Segment Start: RECORDS TO PROCESS

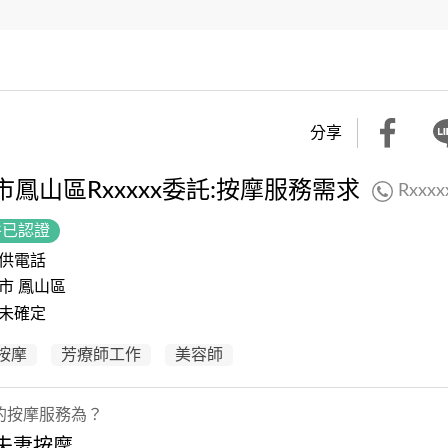
分享
市鳳山區Rxxxxx委託:按摩服務需求
Rxxxx
件已認證
供電話
市 鳳山區
未確定
按摩
芳療師工作
美容師
的按摩服務為？
 夫妻按摩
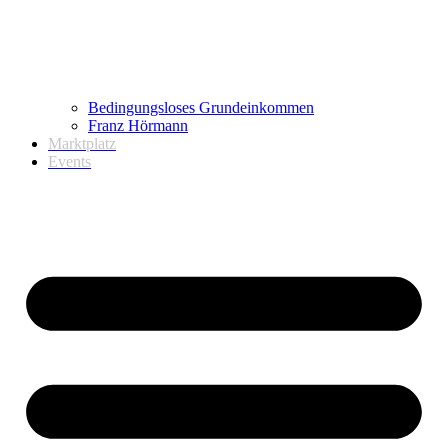
Bedingungsloses Grundeinkommen
Franz Hörmann
Marktplatz
Events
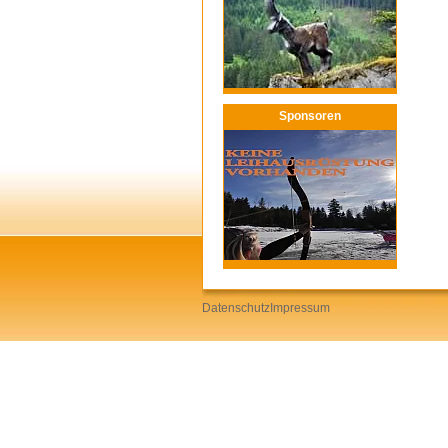
Sponsoren
Datenschutz
Impressum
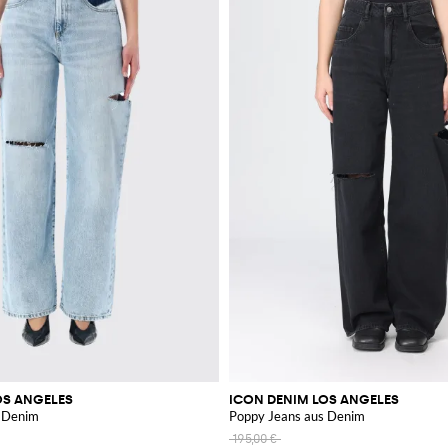
OS ANGELES
ICON DENIM LOS ANGELES
s Denim
Poppy Jeans aus Denim
195,00 €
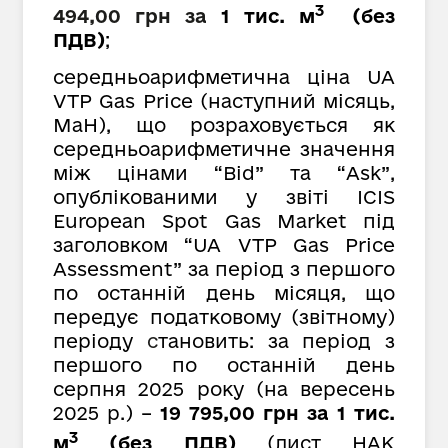
3
494,00 грн
за
1 тис. м
(без
ПДВ)
;
середньоарифметична ціна UA
VTP Gas Price (наступний місяць,
MaH), що розраховується як
середньоарифметичне значення
між цінами “Bid” та “Ask”,
опублікованими у звіті ICIS
European Spot Gas Market під
заголовком “UA VTP Gas Price
Assessment” за період з першого
по останній день місяця, що
передує податковому (звітному)
періоду
с
тановить: за період з
першого по останній день
серпня 2025 року (на вересень
2025 р.) –
19 795,00 грн
за 1 тис.
3
м
(без ПДВ)
(лист НАК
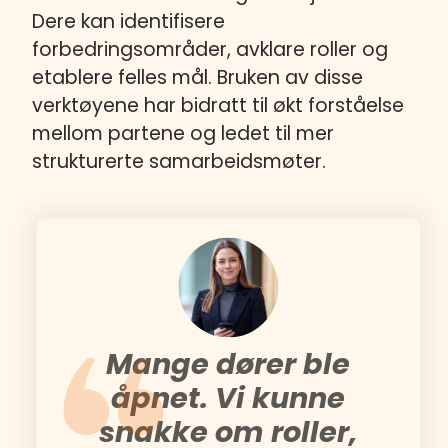
Dere kan identifisere
forbedringsområder, avklare roller og
etablere felles mål. Bruken av disse
verktøyene har bidratt til økt forståelse
mellom partene og ledet til mer
strukturerte samarbeidsmøter.
Mange dører ble
åpnet. Vi kunne
snakke om roller,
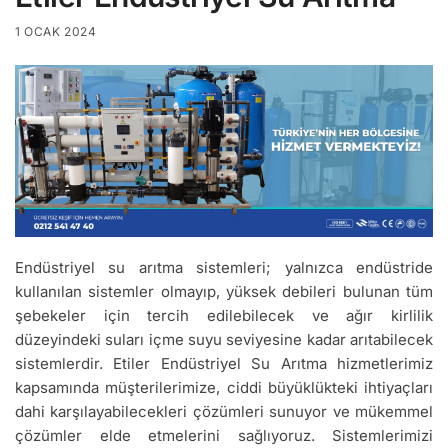
1 OCAK 2024
Endüstriyel su arıtma sistemleri; yalnızca endüstride
kullanılan sistemler olmayıp, yüksek debileri bulunan tüm
şebekeler için tercih edilebilecek ve ağır kirlilik
düzeyindeki suları içme suyu seviyesine kadar arıtabilecek
sistemlerdir. Etiler Endüstriyel Su Arıtma hizmetlerimiz
kapsamında müşterilerimize, ciddi büyüklükteki ihtiyaçları
dahi karşılayabilecekleri çözümleri sunuyor ve mükemmel
çözümler elde etmelerini sağlıyoruz. Sistemlerimizi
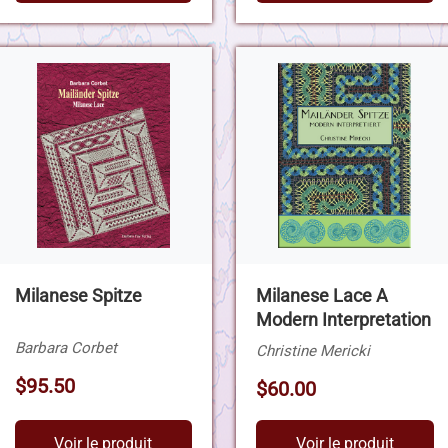
Milanese Spitze
Milanese Lace A
Modern Interpretation
Barbara Corbet
Christine Mericki
$95.50
$60.00
Voir le produit
Voir le produit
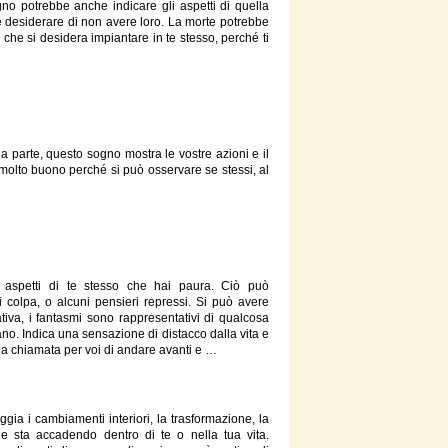
ogno potrebbe anche indicare gli aspetti
di
quella
 e desiderare
di
non avere loro. La
morte
potrebbe
che si desidera impiantare in te
stesso
, perché ti
a parte, questo sogno mostra le vostre azioni e il
 molto buono perché si può osservare
se
stessi, al
i aspetti
di
te
stesso
che hai paura. Ciò può
i
colpa, o alcuni pensieri repressi. Si può avere
ativa, i fantasmi sono rappresentativi
di
qualcosa
no. Indica una sensazione
di
distacco dalla vita e
na chiamata per voi
di
andare avanti e …
ia i cambiamenti interiori, la trasformazione, la
che sta accadendo dentro
di
te o nella tua vita.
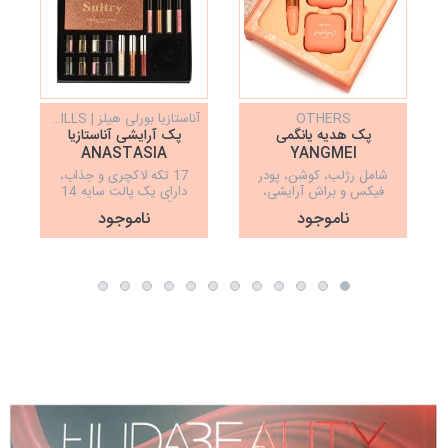
OTHERS
آناستازیا بورلی هیلز | ANASTASIA BEVERLY HILLS
پک هدیه یانگمی
پک آرایشی آناستازیا
ANASTASIA
YANGMEI
شامل رژلب، کوشن، پودر
17 تکه لاکچری و جذاب،
د
فیکس و براش آرایشی،
دارای یک پالت سایه 14
ساخت کره
رنگ، یک عدد هایلایتر
ناموجود
ناموجود
خوشرنگ، 8 عدد پودر
گلیتری در رنگ های مختلف
کاربردی، 3 عدد شاین لب
مینی، 4 عدد سایه مایع شاین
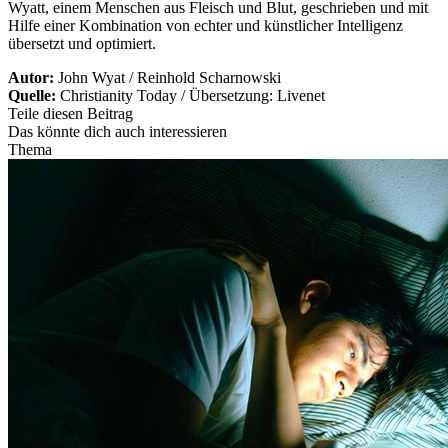
Wyatt, einem Menschen aus Fleisch und Blut, geschrieben und mit
Hilfe einer Kombination von echter und künstlicher Intelligenz
übersetzt und optimiert.
Autor:
John Wyat / Reinhold Scharnowski
Quelle:
Christianity Today / Übersetzung: Livenet
Teile diesen Beitrag
Das könnte dich auch interessieren
Thema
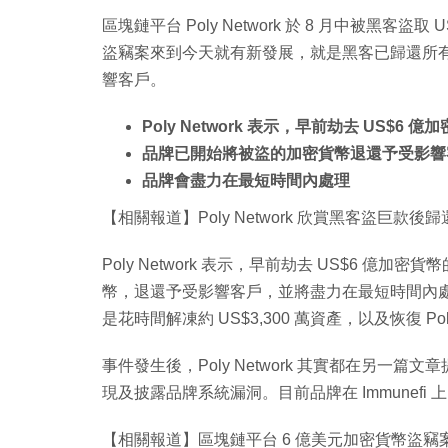
區塊鏈平台 Poly Network 於 8 月中被黑客盜
盜竊案來到今天就有新發展，就是黑客已歸還所
響客戶。
Poly Network 表示，早前劫去 US$
品牌已開始將被盜的加密貨幣退還予受影響
品牌會盡力在最短時間內處理
【相關報道】Poly Network 欣賞黑客盜巨
Poly Network 表示，早前劫去 US$6 
幣，退還予受影響客戶，並將盡力在最短時間內處理。
是花時間解凍約 US$3,300 萬資產，以及恢復 P
事件發生後，Poly Network 其實都在另一篇
現及披露品牌系統漏洞。目前品牌在 Immunefi 
【相關報道】區塊鏈平台 6 億美元加密貨幣盜竊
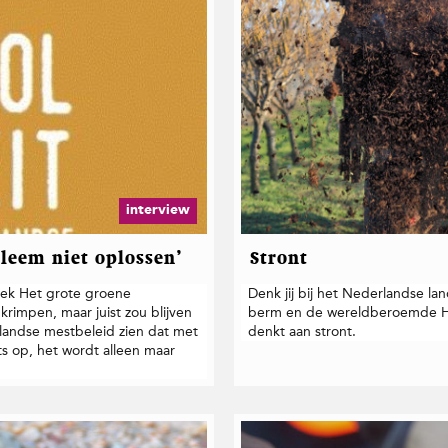
interview
leem niet oplossen’
Stront
oek Het grote groene
Denk jij bij het Nederlandse l
rimpen, maar juist zou blijven
berm en de wereldberoemde Hol
erlandse mestbeleid zien dat met
denkt aan stront.
s op, het wordt alleen maar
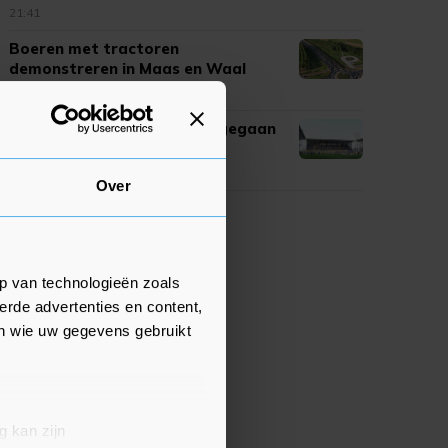
21:41
Boeren met tractoren
demonstreren in Maas en Waal
20:51
Eredivisieseizoen van start gegaan
in stadion Leeuwarden
20:15
Over
p van technologieën zoals
erde advertenties en content,
en wie uw gegevens gebruikt
g kan zijn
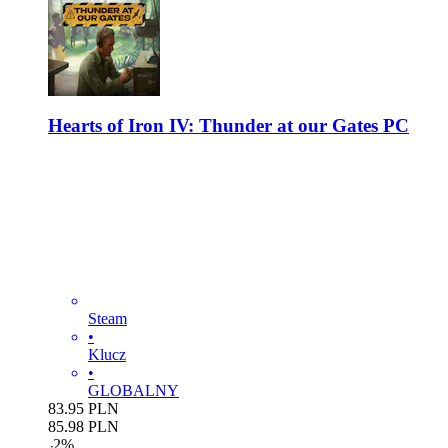
Hearts of Iron IV: Thunder at our Gates PC
Steam
•
Klucz
•
GLOBALNY
83.95
PLN
85.98
PLN
-
2
%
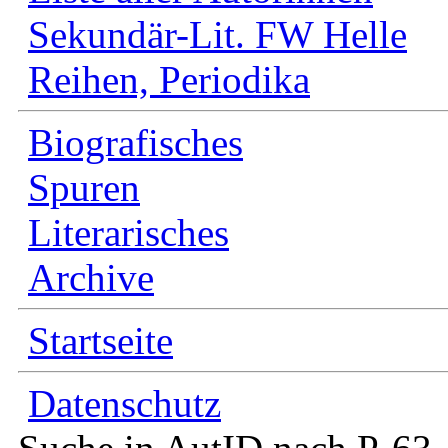
Sekundär-Lit. FW Helle
Reihen, Periodika
Biografisches
Spuren
Literarisches
Archive
Startseite
Datenschutz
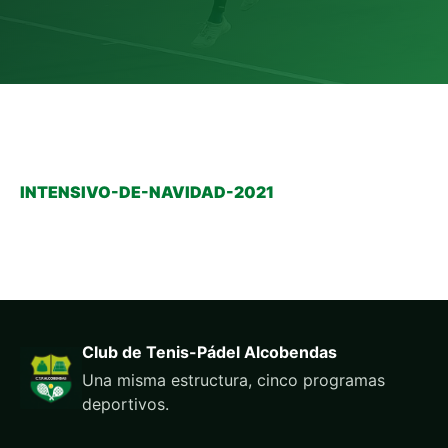
INTENSIVO-DE-NAVIDAD-2021
Club de Tenis-Pádel Alcobendas
Una misma estructura, cinco programas
deportivos.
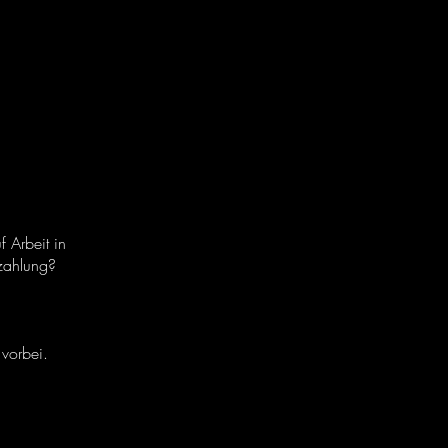
f Arbeit in
ezahlung?
vorbei.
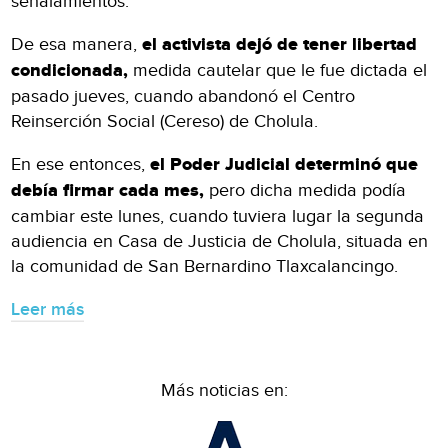
señalamientos.
De esa manera,
el activista dejó de tener libertad
condicionada,
medida cautelar que le fue dictada el
pasado jueves, cuando abandonó el Centro
Reinserción Social (Cereso) de Cholula.
En ese entonces,
el Poder Judicial determinó que
debía firmar cada mes,
pero dicha medida podía
cambiar este lunes, cuando tuviera lugar la segunda
audiencia en Casa de Justicia de Cholula, situada en
la comunidad de San Bernardino Tlaxcalancingo.
Leer más
Más noticias en:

Segment End: RECORDS TO PROCESS

YOUR OBJECTIVE » Where does "پودر" appear in the listing? Show every line that has it.

THE COMPLETED TASK »
شامل رژلب، کوشن، پودر
خوشرنگ، 8 عدد پودر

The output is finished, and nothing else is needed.